### Task description
Look for "keyboard" in the records and copy every line that has it.

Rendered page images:
━━━━━━━━━━━━━━━━━━━━━━━━━━━━━━
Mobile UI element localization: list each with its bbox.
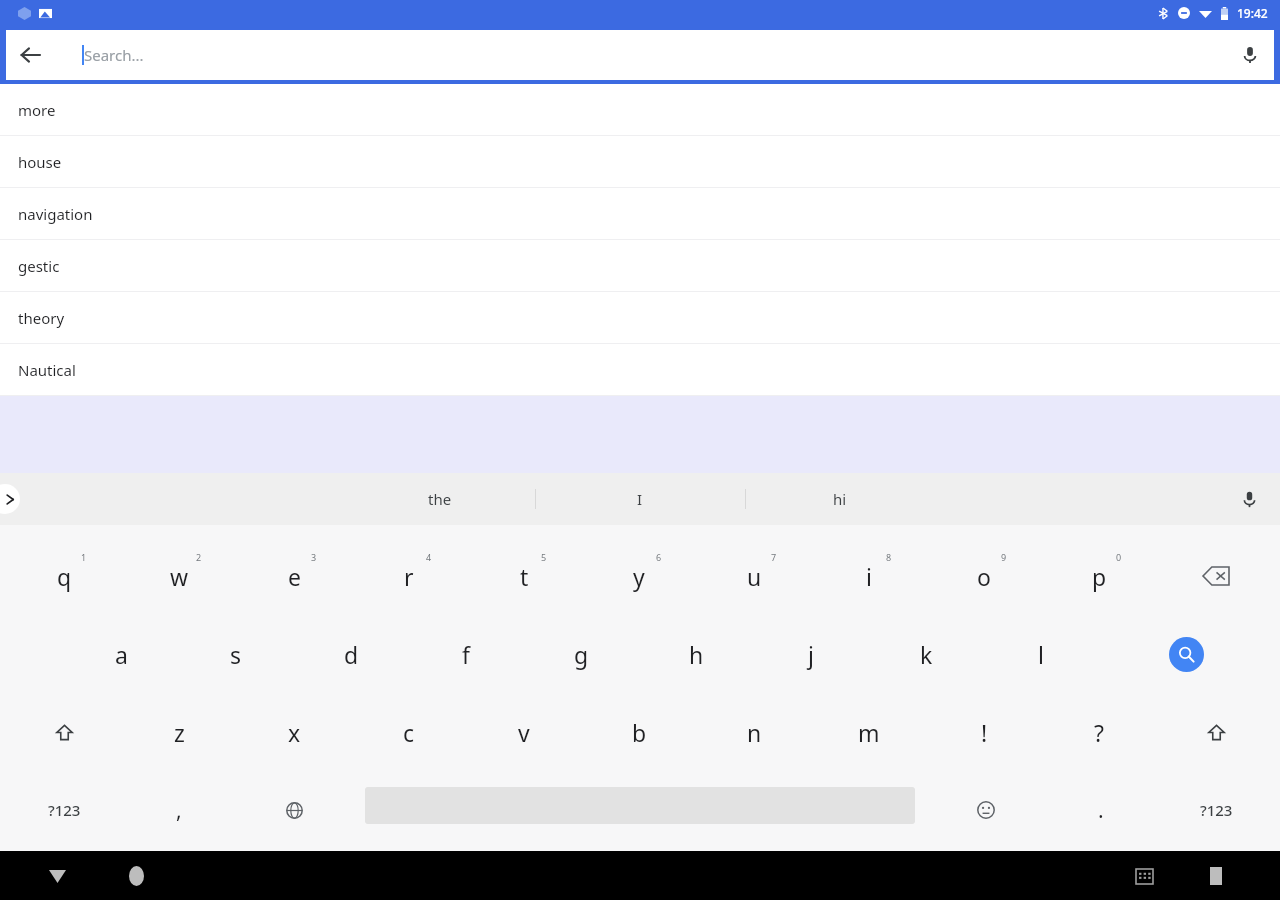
staticText: n: [747, 717, 762, 748]
button[interactable]: r: [352, 547, 466, 605]
button[interactable]: more: [0, 84, 1280, 135]
staticText: 8: [886, 551, 892, 563]
button[interactable]: Back: [6, 31, 54, 79]
staticText: c: [403, 717, 415, 748]
staticText: 3: [311, 551, 317, 563]
button[interactable]: n: [697, 703, 811, 761]
button[interactable]: Backspace: [1159, 547, 1273, 605]
staticText: 7: [771, 551, 777, 563]
button[interactable]: k: [869, 625, 983, 683]
staticText: x: [288, 717, 301, 748]
button[interactable]: y: [582, 547, 696, 605]
button[interactable]: Emoji: [929, 781, 1043, 839]
staticText: more: [18, 100, 56, 120]
staticText: i: [866, 561, 872, 592]
staticText: house: [18, 152, 62, 172]
staticText: w: [170, 561, 189, 592]
button[interactable]: .: [1044, 781, 1158, 839]
staticText: 5: [541, 551, 547, 563]
button[interactable]: navigation: [0, 188, 1280, 239]
staticText: Search...: [84, 45, 144, 65]
staticText: ?123: [1200, 800, 1233, 820]
button[interactable]: !: [927, 703, 1041, 761]
staticText: t: [520, 561, 529, 592]
button[interactable]: Shift: [1159, 703, 1273, 761]
button[interactable]: Change language: [237, 781, 351, 839]
button[interactable]: z: [122, 703, 236, 761]
staticText: I: [637, 489, 643, 509]
staticText: 19:42: [1237, 5, 1268, 21]
button[interactable]: Voice input: [1232, 482, 1266, 516]
staticText: h: [689, 639, 704, 670]
button[interactable]: s: [179, 625, 293, 683]
staticText: 0: [1116, 551, 1122, 563]
staticText: navigation: [18, 204, 93, 224]
button[interactable]: Recent apps: [1192, 852, 1240, 900]
button[interactable]: ?123: [1159, 781, 1273, 839]
button[interactable]: Search: [1129, 625, 1243, 683]
button[interactable]: h: [639, 625, 753, 683]
staticText: a: [115, 639, 128, 670]
button[interactable]: ,: [122, 781, 236, 839]
staticText: o: [977, 561, 991, 592]
button[interactable]: Voice search: [1226, 31, 1274, 79]
button[interactable]: Hide keyboard: [33, 852, 81, 900]
staticText: the: [428, 489, 452, 509]
button[interactable]: m: [812, 703, 926, 761]
staticText: z: [174, 717, 185, 748]
button[interactable]: Shift: [7, 703, 121, 761]
staticText: b: [632, 717, 647, 748]
staticText: g: [574, 639, 589, 670]
button[interactable]: Nautical: [0, 344, 1280, 395]
button[interactable]: u: [697, 547, 811, 605]
button[interactable]: c: [352, 703, 466, 761]
button[interactable]: ?123: [7, 781, 121, 839]
staticText: l: [1038, 639, 1044, 670]
button[interactable]: d: [294, 625, 408, 683]
button[interactable]: i: [812, 547, 926, 605]
staticText: hi: [833, 489, 847, 509]
button[interactable]: j: [754, 625, 868, 683]
button[interactable]: a: [64, 625, 178, 683]
staticText: 4: [426, 551, 432, 563]
button[interactable]: Home: [112, 852, 160, 900]
staticText: p: [1092, 561, 1107, 592]
staticText: gestic: [18, 256, 60, 276]
staticText: q: [57, 561, 72, 592]
button[interactable]: w: [122, 547, 236, 605]
button[interactable]: Expand suggestions: [0, 484, 20, 514]
button[interactable]: g: [524, 625, 638, 683]
button[interactable]: I: [540, 473, 740, 525]
button[interactable]: t: [467, 547, 581, 605]
button[interactable]: q: [7, 547, 121, 605]
button[interactable]: v: [467, 703, 581, 761]
staticText: m: [858, 717, 880, 748]
staticText: r: [404, 561, 414, 592]
staticText: ,: [176, 796, 182, 825]
button[interactable]: the: [340, 473, 540, 525]
staticText: !: [981, 717, 988, 748]
staticText: 6: [656, 551, 662, 563]
staticText: v: [518, 717, 530, 748]
button[interactable]: b: [582, 703, 696, 761]
button[interactable]: f: [409, 625, 523, 683]
staticText: s: [230, 639, 242, 670]
button[interactable]: l: [984, 625, 1098, 683]
staticText: j: [808, 639, 814, 670]
button[interactable]: hi: [740, 473, 940, 525]
button[interactable]: p: [1042, 547, 1156, 605]
button[interactable]: x: [237, 703, 351, 761]
button[interactable]: o: [927, 547, 1041, 605]
button[interactable]: gestic: [0, 240, 1280, 291]
staticText: theory: [18, 308, 65, 328]
staticText: 2: [196, 551, 202, 563]
staticText: f: [462, 639, 470, 670]
button[interactable]: e: [237, 547, 351, 605]
button[interactable]: ?: [1042, 703, 1156, 761]
button[interactable]: theory: [0, 292, 1280, 343]
button[interactable]: Switch keyboard: [1120, 852, 1168, 900]
staticText: 1: [81, 551, 87, 563]
button[interactable]: house: [0, 136, 1280, 187]
staticText: e: [288, 561, 301, 592]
━━━━━━━━━━━━━━━━━━━━━━━━━━━━━━
### Your response
button[interactable]: Hide keyboard: [33, 852, 81, 900]
button[interactable]: Switch keyboard: [1120, 852, 1168, 900]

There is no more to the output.